You have both made the wrong decision. Simple as that.

SunshineTheMonkey · 12/12/2017 22:32

I think Bluntness has absolutely nailed it tbh.

Good luck though OP, maybe you're the exception and it'll be ok.

gingerclementine · 12/12/2017 22:42

FWIW, I know a couple in a similar situation who got back together and have had an uncredibly happy marriage for years after his affair. He was equally horribly insensitive and forgot he had kids - stuff I couldn't tolerate but she did and despite that one event he is in all other ways a good man, which OP has said her DH is. Let's hope she's right. I'm not sure how you can respect a man who puts his dick before his children but if you can, I hope it works out just the way you want it to, on your terms, OP.

NeverTimeForTea · 12/12/2017 22:45

Yep leftwith - wrong decision.

You've opened yourself up to months if not years of unhappiness OP.

LuluJakey1 · 12/12/2017 22:47

He is not wonderful. He had an affair. He has walked out on you to be with her. He is still hedging his bets as if you will both just be waiting with open arms when he makes his choice. He made it when he had the affair. He chooses himself repeatedly.

You should make the best choice for you - dump him. Take control and do not look back at him ever.

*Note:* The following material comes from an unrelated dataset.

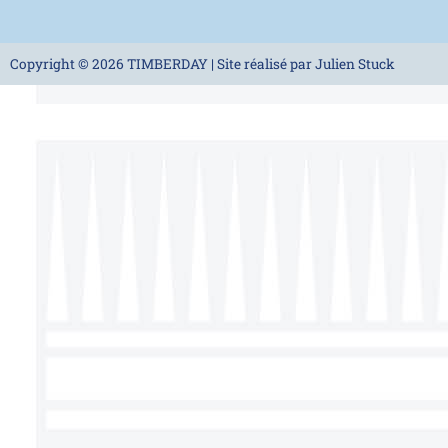
Copyright © 2026 TIMBERDAY | Site réalisé par Julien Stuck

You will never trust him again now. Every time you start to feel safe, that little niggle will always be there. You will never feel good enough, will always be waiting for another other woman to come along and you won’t know what he will do. Peace of mind has gone with this man. Take control. You deserve someone much better than this.

Timefortea99 · 12/12/2017 22:50

Good luck, hope it all works out for you. Some of the comments on here are really unnecessarily cruel.

FatherChewieLouie · 12/12/2017 23:31

I agree with Bluntness100

charlyn · 12/12/2017 23:35

How will you ever be able to trust him again? I hope you don't come to regret your decision but I honestly can't imagine how it could work.

FatherChewieLouie · 12/12/2017 23:37

We had a long talk and he has been very weak, a lot down to guilt at what he has done to her, my earlier post explains that.

And this. Where is his guilt regarding you, his wife?

Greedynan · 13/12/2017 00:45

☝🏽what the previous person said.

OP your focus is very much about his feelings, sympathy for him, etc.

What about YOU?

I wish you the best. Keep posting and I hope you can feel supported. Some of these comments are harsh but like I said before, people feel strongly about his behaviour and the way you seem to sympathise him.